▶ _Task goal_:
Range to reproduce from the entries below: the line with "提升網路效能和帶寬利用率。", the line with "جميع الحقوق محفوظة", and every line in between. Give them exactly and give nothing else.
(Data shown Opens)
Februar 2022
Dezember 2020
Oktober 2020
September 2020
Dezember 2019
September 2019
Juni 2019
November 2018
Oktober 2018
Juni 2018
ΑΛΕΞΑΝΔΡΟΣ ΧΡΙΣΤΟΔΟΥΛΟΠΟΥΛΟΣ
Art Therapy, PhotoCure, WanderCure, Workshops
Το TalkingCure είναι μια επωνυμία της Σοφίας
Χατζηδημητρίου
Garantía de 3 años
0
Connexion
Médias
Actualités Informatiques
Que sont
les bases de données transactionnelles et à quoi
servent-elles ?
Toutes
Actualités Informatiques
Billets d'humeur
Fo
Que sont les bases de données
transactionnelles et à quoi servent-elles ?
(Data shown Closes)
(Data shown Opens)
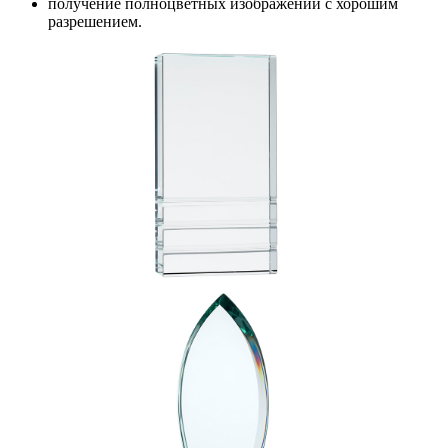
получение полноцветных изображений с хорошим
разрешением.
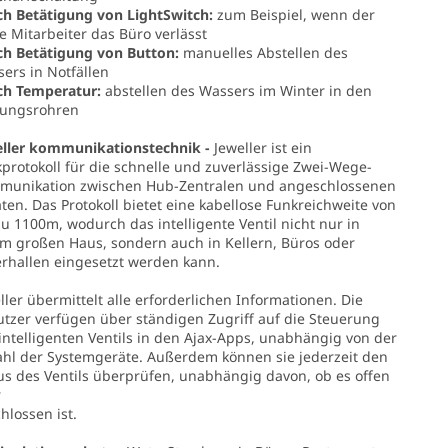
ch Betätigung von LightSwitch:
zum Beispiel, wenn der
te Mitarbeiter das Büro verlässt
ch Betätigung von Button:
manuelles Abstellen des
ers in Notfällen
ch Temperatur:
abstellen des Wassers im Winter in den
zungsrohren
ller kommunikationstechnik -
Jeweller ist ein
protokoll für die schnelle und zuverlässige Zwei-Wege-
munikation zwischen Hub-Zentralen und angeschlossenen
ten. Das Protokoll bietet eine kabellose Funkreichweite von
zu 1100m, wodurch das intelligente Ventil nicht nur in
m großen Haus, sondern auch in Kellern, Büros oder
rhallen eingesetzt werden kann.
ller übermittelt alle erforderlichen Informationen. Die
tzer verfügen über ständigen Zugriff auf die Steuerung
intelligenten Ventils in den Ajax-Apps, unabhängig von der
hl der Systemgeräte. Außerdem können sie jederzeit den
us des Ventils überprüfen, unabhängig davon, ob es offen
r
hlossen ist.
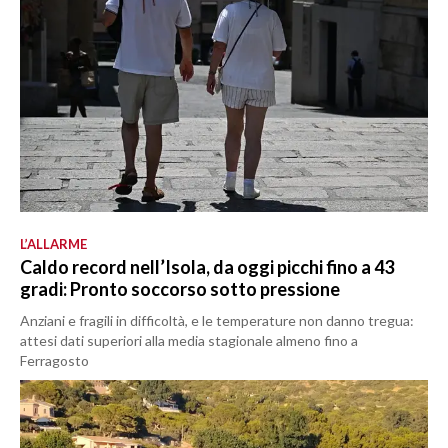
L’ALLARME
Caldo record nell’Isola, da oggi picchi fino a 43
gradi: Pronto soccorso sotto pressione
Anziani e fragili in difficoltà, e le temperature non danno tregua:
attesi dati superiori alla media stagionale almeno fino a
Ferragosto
(Data shown Closes)
(Data shown Opens)
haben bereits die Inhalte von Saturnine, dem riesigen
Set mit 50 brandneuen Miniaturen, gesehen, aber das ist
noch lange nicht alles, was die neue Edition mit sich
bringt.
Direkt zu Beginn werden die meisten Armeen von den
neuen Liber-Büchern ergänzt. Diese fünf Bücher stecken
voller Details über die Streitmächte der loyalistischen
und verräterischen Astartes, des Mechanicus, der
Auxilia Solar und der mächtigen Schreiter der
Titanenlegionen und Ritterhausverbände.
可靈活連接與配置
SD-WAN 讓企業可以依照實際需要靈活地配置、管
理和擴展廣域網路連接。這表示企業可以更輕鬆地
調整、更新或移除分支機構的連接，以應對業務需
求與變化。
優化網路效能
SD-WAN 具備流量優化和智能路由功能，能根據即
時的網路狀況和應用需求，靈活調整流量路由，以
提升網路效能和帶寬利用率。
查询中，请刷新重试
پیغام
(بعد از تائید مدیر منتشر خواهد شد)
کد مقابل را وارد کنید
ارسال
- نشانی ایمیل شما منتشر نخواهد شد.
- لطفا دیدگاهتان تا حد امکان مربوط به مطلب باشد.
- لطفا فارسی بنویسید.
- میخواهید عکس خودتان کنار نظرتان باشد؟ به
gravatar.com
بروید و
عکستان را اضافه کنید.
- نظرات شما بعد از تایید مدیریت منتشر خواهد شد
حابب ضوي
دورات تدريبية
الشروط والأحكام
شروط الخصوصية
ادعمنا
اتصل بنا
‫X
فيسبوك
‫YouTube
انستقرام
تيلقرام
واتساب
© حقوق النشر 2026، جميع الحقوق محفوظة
(Data shown Closes)
▶ _Response below_:
提升網路效能和帶寬利用率。
查询中，请刷新重试
پیغام
(بعد از تائید مدیر منتشر خواهد شد)
کد مقابل را وارد کنید
ارسال
- نشانی ایمیل شما منتشر نخواهد شد.
- لطفا دیدگاهتان تا حد امکان مربوط به مطلب باشد.
- لطفا فارسی بنویسید.
- میخواهید عکس خودتان کنار نظرتان باشد؟ به
gravatar.com
بروید و
عکستان را اضافه کنید.
- نظرات شما بعد از تایید مدیریت منتشر خواهد شد
حابب ضوي
دورات تدريبية
الشروط والأحكام
شروط الخصوصية
ادعمنا
اتصل بنا
‫X
فيسبوك
‫YouTube
انستقرام
تيلقرام
واتساب
© حقوق النشر 2026، جميع الحقوق محفوظة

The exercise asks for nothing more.